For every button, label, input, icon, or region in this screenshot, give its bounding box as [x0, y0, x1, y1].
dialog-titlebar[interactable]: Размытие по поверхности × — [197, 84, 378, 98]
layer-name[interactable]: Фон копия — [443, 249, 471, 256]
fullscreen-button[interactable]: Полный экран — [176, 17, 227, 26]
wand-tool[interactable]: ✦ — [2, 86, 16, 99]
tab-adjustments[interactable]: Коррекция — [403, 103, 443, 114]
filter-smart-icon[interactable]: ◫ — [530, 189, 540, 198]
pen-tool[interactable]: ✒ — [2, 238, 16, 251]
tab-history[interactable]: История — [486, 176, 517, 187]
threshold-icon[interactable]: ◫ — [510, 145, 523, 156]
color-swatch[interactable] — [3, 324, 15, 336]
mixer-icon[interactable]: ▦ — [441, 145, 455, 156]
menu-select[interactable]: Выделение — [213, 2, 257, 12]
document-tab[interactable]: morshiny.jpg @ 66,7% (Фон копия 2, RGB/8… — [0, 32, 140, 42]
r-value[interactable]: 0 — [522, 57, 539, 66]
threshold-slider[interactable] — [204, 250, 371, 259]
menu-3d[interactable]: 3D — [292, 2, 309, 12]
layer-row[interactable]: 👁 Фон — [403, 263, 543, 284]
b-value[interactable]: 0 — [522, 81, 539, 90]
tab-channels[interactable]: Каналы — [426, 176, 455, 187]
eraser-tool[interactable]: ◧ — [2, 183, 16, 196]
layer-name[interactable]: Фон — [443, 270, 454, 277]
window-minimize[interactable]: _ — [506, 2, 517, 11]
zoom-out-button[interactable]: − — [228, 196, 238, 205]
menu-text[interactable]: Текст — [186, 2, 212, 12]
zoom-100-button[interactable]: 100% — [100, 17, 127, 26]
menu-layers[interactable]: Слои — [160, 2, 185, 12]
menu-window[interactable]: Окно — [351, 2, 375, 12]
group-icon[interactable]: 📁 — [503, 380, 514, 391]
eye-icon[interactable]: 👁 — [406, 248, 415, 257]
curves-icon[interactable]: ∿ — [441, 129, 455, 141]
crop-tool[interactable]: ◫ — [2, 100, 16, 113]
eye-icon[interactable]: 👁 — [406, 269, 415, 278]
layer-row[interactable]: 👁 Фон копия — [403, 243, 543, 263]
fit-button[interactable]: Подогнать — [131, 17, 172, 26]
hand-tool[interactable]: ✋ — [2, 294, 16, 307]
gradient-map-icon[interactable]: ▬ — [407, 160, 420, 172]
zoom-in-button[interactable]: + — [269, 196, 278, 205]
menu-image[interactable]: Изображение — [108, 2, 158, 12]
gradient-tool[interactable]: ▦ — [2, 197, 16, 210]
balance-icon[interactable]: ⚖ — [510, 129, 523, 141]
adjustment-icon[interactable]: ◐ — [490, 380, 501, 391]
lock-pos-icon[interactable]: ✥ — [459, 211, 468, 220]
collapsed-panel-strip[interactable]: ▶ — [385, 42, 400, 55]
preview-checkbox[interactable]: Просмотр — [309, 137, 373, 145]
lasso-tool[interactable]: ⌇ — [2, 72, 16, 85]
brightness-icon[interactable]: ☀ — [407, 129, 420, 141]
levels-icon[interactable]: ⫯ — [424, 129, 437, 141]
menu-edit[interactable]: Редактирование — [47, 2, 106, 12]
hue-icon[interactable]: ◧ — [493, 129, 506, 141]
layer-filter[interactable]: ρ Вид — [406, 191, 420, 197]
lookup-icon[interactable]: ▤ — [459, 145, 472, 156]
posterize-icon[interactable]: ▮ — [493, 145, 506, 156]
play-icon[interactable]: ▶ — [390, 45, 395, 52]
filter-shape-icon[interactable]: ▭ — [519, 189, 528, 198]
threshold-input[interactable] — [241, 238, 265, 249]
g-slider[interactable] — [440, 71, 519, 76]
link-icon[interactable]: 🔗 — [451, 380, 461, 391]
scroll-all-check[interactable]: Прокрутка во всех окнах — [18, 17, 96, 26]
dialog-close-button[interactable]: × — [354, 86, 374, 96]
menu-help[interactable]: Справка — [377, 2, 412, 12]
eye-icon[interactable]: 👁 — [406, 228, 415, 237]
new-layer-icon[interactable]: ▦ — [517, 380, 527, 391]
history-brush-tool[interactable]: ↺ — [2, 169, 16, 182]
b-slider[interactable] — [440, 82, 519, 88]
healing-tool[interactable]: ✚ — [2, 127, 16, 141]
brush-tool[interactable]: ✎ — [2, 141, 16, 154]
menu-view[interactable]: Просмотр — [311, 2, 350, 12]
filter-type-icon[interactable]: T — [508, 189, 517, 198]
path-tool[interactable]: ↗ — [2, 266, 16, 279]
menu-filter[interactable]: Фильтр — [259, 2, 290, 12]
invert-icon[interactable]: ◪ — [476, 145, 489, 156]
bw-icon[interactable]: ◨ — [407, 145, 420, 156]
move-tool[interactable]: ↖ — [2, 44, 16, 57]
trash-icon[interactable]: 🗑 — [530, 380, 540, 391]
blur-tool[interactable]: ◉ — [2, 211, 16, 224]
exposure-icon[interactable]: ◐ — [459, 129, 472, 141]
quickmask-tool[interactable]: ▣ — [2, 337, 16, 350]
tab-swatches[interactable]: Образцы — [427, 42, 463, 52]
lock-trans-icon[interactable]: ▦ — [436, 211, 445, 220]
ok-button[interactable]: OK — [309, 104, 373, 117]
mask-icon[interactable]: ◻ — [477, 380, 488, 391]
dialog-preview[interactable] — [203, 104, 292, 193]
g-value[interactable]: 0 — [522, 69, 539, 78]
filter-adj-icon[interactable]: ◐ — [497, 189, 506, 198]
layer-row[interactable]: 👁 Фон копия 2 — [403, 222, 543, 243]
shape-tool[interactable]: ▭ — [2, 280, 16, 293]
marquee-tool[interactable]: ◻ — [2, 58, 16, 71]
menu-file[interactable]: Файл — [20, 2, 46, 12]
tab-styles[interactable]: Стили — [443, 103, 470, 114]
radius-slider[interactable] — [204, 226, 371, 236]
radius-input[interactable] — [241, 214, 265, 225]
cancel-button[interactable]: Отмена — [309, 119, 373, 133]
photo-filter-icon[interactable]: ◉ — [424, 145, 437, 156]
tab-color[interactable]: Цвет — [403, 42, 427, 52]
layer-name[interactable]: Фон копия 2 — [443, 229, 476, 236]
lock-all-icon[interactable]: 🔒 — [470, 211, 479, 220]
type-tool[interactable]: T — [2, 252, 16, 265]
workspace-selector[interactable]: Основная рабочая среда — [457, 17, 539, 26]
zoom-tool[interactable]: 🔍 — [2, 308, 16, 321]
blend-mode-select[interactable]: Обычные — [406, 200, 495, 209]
========
GOAL OF THE EXERCISE
Each entry above, in full, should be output exactly as it reads.

ANSWER TO THE EXERCISE
For every button, label, input, icon, or region in this screenshot, give its bounding box as [x0, y0, x1, y1].
dialog-titlebar[interactable]: Размытие по поверхности × — [197, 84, 378, 98]
layer-name[interactable]: Фон копия — [443, 249, 471, 256]
fullscreen-button[interactable]: Полный экран — [176, 17, 227, 26]
wand-tool[interactable]: ✦ — [2, 86, 16, 99]
tab-adjustments[interactable]: Коррекция — [403, 103, 443, 114]
filter-smart-icon[interactable]: ◫ — [530, 189, 540, 198]
pen-tool[interactable]: ✒ — [2, 238, 16, 251]
tab-history[interactable]: История — [486, 176, 517, 187]
threshold-icon[interactable]: ◫ — [510, 145, 523, 156]
color-swatch[interactable] — [3, 324, 15, 336]
mixer-icon[interactable]: ▦ — [441, 145, 455, 156]
menu-select[interactable]: Выделение — [213, 2, 257, 12]
document-tab[interactable]: morshiny.jpg @ 66,7% (Фон копия 2, RGB/8… — [0, 32, 140, 42]
r-value[interactable]: 0 — [522, 57, 539, 66]
threshold-slider[interactable] — [204, 250, 371, 259]
menu-3d[interactable]: 3D — [292, 2, 309, 12]
layer-row[interactable]: 👁 Фон — [403, 263, 543, 284]
b-value[interactable]: 0 — [522, 81, 539, 90]
tab-channels[interactable]: Каналы — [426, 176, 455, 187]
eraser-tool[interactable]: ◧ — [2, 183, 16, 196]
layer-name[interactable]: Фон — [443, 270, 454, 277]
window-minimize[interactable]: _ — [506, 2, 517, 11]
zoom-out-button[interactable]: − — [228, 196, 238, 205]
menu-text[interactable]: Текст — [186, 2, 212, 12]
zoom-100-button[interactable]: 100% — [100, 17, 127, 26]
menu-layers[interactable]: Слои — [160, 2, 185, 12]
menu-window[interactable]: Окно — [351, 2, 375, 12]
group-icon[interactable]: 📁 — [503, 380, 514, 391]
eye-icon[interactable]: 👁 — [406, 248, 415, 257]
curves-icon[interactable]: ∿ — [441, 129, 455, 141]
crop-tool[interactable]: ◫ — [2, 100, 16, 113]
eye-icon[interactable]: 👁 — [406, 269, 415, 278]
layer-row[interactable]: 👁 Фон копия — [403, 243, 543, 263]
fit-button[interactable]: Подогнать — [131, 17, 172, 26]
hand-tool[interactable]: ✋ — [2, 294, 16, 307]
gradient-map-icon[interactable]: ▬ — [407, 160, 420, 172]
zoom-in-button[interactable]: + — [269, 196, 278, 205]
menu-image[interactable]: Изображение — [108, 2, 158, 12]
gradient-tool[interactable]: ▦ — [2, 197, 16, 210]
balance-icon[interactable]: ⚖ — [510, 129, 523, 141]
adjustment-icon[interactable]: ◐ — [490, 380, 501, 391]
lock-pos-icon[interactable]: ✥ — [459, 211, 468, 220]
collapsed-panel-strip[interactable]: ▶ — [385, 42, 400, 55]
preview-checkbox[interactable]: Просмотр — [309, 137, 373, 145]
lasso-tool[interactable]: ⌇ — [2, 72, 16, 85]
brightness-icon[interactable]: ☀ — [407, 129, 420, 141]
levels-icon[interactable]: ⫯ — [424, 129, 437, 141]
menu-edit[interactable]: Редактирование — [47, 2, 106, 12]
hue-icon[interactable]: ◧ — [493, 129, 506, 141]
layer-filter[interactable]: ρ Вид — [406, 191, 420, 197]
lookup-icon[interactable]: ▤ — [459, 145, 472, 156]
posterize-icon[interactable]: ▮ — [493, 145, 506, 156]
play-icon[interactable]: ▶ — [390, 45, 395, 52]
filter-shape-icon[interactable]: ▭ — [519, 189, 528, 198]
threshold-input[interactable] — [241, 238, 265, 249]
g-slider[interactable] — [440, 71, 519, 76]
link-icon[interactable]: 🔗 — [451, 380, 461, 391]
scroll-all-check[interactable]: Прокрутка во всех окнах — [18, 17, 96, 26]
dialog-close-button[interactable]: × — [354, 86, 374, 96]
menu-help[interactable]: Справка — [377, 2, 412, 12]
eye-icon[interactable]: 👁 — [406, 228, 415, 237]
new-layer-icon[interactable]: ▦ — [517, 380, 527, 391]
history-brush-tool[interactable]: ↺ — [2, 169, 16, 182]
b-slider[interactable] — [440, 82, 519, 88]
healing-tool[interactable]: ✚ — [2, 127, 16, 141]
brush-tool[interactable]: ✎ — [2, 141, 16, 154]
menu-view[interactable]: Просмотр — [311, 2, 350, 12]
filter-type-icon[interactable]: T — [508, 189, 517, 198]
path-tool[interactable]: ↗ — [2, 266, 16, 279]
menu-filter[interactable]: Фильтр — [259, 2, 290, 12]
invert-icon[interactable]: ◪ — [476, 145, 489, 156]
bw-icon[interactable]: ◨ — [407, 145, 420, 156]
move-tool[interactable]: ↖ — [2, 44, 16, 57]
trash-icon[interactable]: 🗑 — [530, 380, 540, 391]
blur-tool[interactable]: ◉ — [2, 211, 16, 224]
exposure-icon[interactable]: ◐ — [459, 129, 472, 141]
quickmask-tool[interactable]: ▣ — [2, 337, 16, 350]
tab-swatches[interactable]: Образцы — [427, 42, 463, 52]
lock-trans-icon[interactable]: ▦ — [436, 211, 445, 220]
ok-button[interactable]: OK — [309, 104, 373, 117]
mask-icon[interactable]: ◻ — [477, 380, 488, 391]
dialog-preview[interactable] — [203, 104, 292, 193]
g-value[interactable]: 0 — [522, 69, 539, 78]
filter-adj-icon[interactable]: ◐ — [497, 189, 506, 198]
layer-row[interactable]: 👁 Фон копия 2 — [403, 222, 543, 243]
shape-tool[interactable]: ▭ — [2, 280, 16, 293]
marquee-tool[interactable]: ◻ — [2, 58, 16, 71]
menu-file[interactable]: Файл — [20, 2, 46, 12]
tab-styles[interactable]: Стили — [443, 103, 470, 114]
radius-slider[interactable] — [204, 226, 371, 236]
radius-input[interactable] — [241, 214, 265, 225]
cancel-button[interactable]: Отмена — [309, 119, 373, 133]
photo-filter-icon[interactable]: ◉ — [424, 145, 437, 156]
tab-color[interactable]: Цвет — [403, 42, 427, 52]
layer-name[interactable]: Фон копия 2 — [443, 229, 476, 236]
lock-all-icon[interactable]: 🔒 — [470, 211, 479, 220]
type-tool[interactable]: T — [2, 252, 16, 265]
workspace-selector[interactable]: Основная рабочая среда — [457, 17, 539, 26]
zoom-tool[interactable]: 🔍 — [2, 308, 16, 321]
blend-mode-select[interactable]: Обычные — [406, 200, 495, 209]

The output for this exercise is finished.